Annaïg Nicol, Intern - Environmental Rights & Governance

Annaïg joined Living Law in November 2019 as an intern in our Environmental Rights & Governance project and is motivated by the need to ensure a safe, clean and healthy environment for present and future generations in line with Earth Trusteeship. She advocates the need for all actors in societies to cooperate collectively - Governments, non-Governmental actors and the private sector - to address the inter-locking ecological crises. At the same time, she stresses the importance of developing tailored solutions recognising different cultures and traditions, legal systems and economic contexts.

Annaïg has a long-standing interest in sustainable development and the importance of the rule of law to realise it. She is currently completing a post-graduate degree in Global Environmental Law and Governance (LLM) at the University of Strathclyde, Glasgow.

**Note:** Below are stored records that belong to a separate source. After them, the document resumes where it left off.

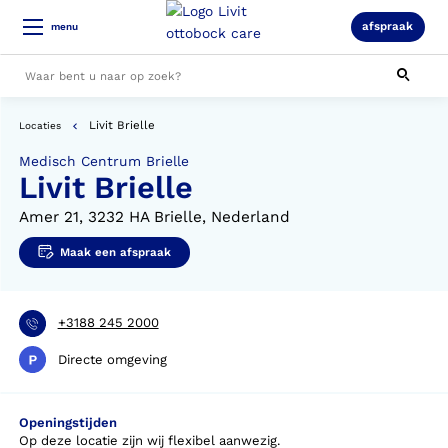
afspraak
menu
Livit Brielle
Locaties
Alle resultaten
Medisch Centrum Brielle
Livit Brielle
Amer 21, 3232 HA Brielle, Nederland
Maak een afspraak
+3188 245 2000
Directe omgeving
Openingstijden
Op deze locatie zijn wij flexibel aanwezig.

Her academic interests include also law relating to energy transition, as well as the marine environment. Having grown up in a coastal region of France harmed by plastic and oil activities, she became aware at a very early age of the necessity to protect marine ecosystems.

Prior to commencing her internship with Living Law, Annaïg graduated with a master degree in International Public Law from the University of Law Sorbonne, Paris. During this time, she completed her thesis on State responsibility for environmental crime. This offered her an opportunity to analyse the relationship between human and environmental rights, as well as to consider progressive cases around Nature Rights.

During her studies in France, she volunteered with several associations to apply her legal and practical expertise. This included promoting the protection of endangered species, as well as activities to increase recycling practices (she even took part in the promotion of cleaner marathons in Paris!). Through these and other activities she gained insights into the real-world impact and application of government policies in the environmental field for communities afflicted by pollution and other environmental harms. This perspective of grass-roots/real-world application remains a central guide for all her work.  

Annaïg believes in the power of communication - to discuss environmental challenges, promote awareness of them and identify optimal solutions and actions - and is also interested in the opportunities 'restorative justice' may afford for the environmental field. She advocates the power of every person to influence legal development and policy (across national, regional and international levels) and of the importance of upholding the first principle of equality before the law and access to environmental justice.